> [Directions]
Among the entries below, count each line holding the word "Capital". Write only the number.

> [Data to examine]
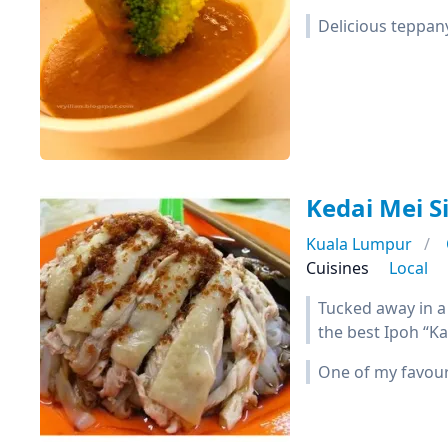
Delicious teppany
Kedai Mei 
Kuala Lumpur
Cuisines
Local
Tucked away in a 
the best Ipoh “Ka
One of my favouri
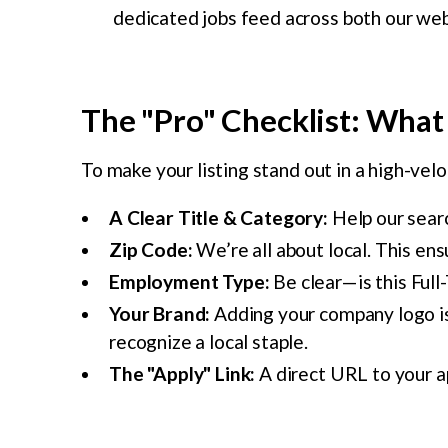
dedicated jobs feed across both our web
The "Pro" Checklist: What 
To make your listing stand out in a high-velo
A Clear Title & Category:
Help our searc
Zip Code:
We’re all about local. This ens
Employment Type:
Be clear—is this Full
Your Brand:
Adding your company logo is 
recognize a local staple.
The "Apply" Link:
A direct URL to your ap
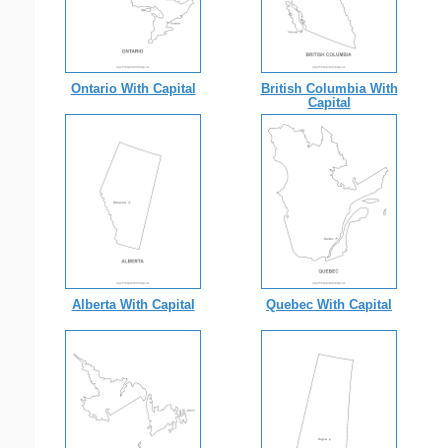
Ontario With Capital
British Columbia With
Capital
Alberta With Capital
Quebec With Capital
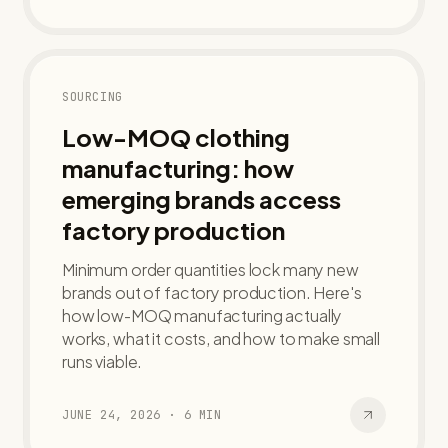
SOURCING
Low-MOQ clothing
manufacturing: how
emerging brands access
factory production
Minimum order quantities lock many new
brands out of factory production. Here's
how low-MOQ manufacturing actually
works, what it costs, and how to make small
runs viable.
JUNE 24, 2026
·
6
MIN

> [Response for this exercise]
4